Maka presiden harus bisa dikritik oleh setiap warga Negara, sehingga tidak dapat dipisahkan perannya sebagai kepala Negara dan kepala pemerintahan.

"Hal ini jelas merupakan kemunduran bagi demokrasi di Indonesia, dan Perumus RKUHP belum sepenuhnya paham konsep reformasi hukum pidana di Indonesia," ujar Direktur Eksekutif ICJR Anggara, dalam keterangan yang dibagikan ke Republika, Kamis (29/8).
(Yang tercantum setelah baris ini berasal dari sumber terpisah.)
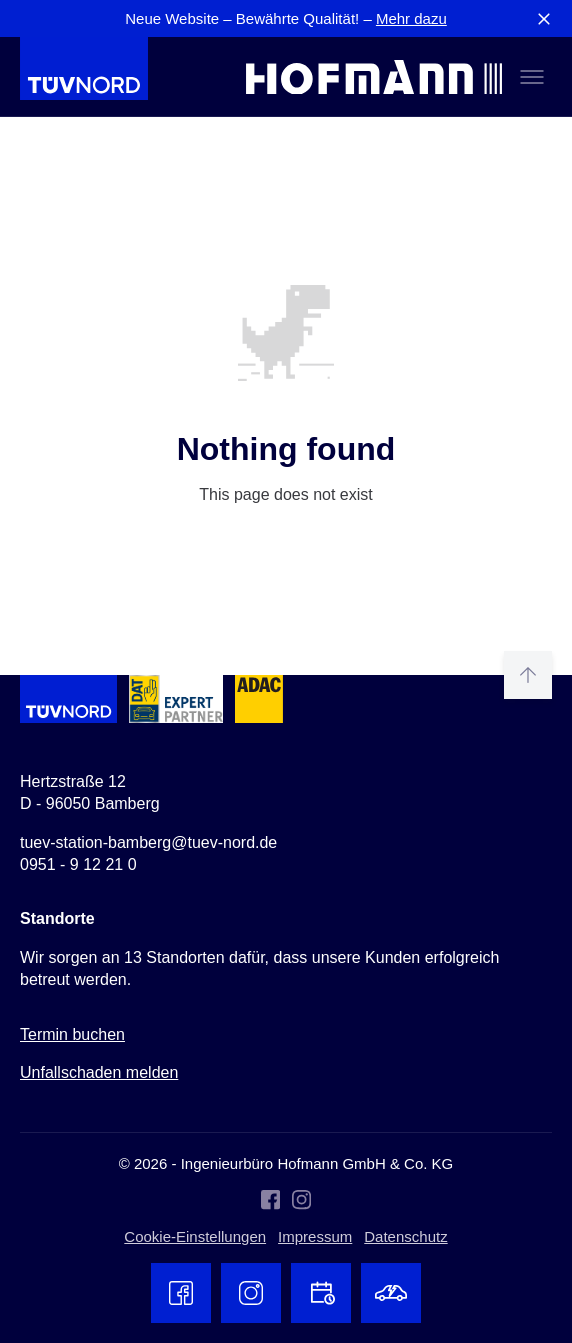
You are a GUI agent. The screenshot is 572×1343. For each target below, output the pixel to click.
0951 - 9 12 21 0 (78, 864)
ICJR juga menekankan, pasal penghinaan presiden tidak relevan untuk negara demokrasi, seperti dituangkan dalam putusan Mahkamah Konstitusi dalam putusan 013-022/PUU-IV/2006. Jika dalam KUHP Indonesia masih memuat Pasal Penghinaan Presiden yang menegasi prinsip persamaan di depan hukum, mengurangi kebebasan mengekspresikan pikiran dan pendapat, kebebasan akan informasi, dan prinsip kepastian hukum.

"Pemerintah dan DPR tidak pernah punya alasan kuat harus menghidupkan pasal penghinaan presiden," ujar Anggara.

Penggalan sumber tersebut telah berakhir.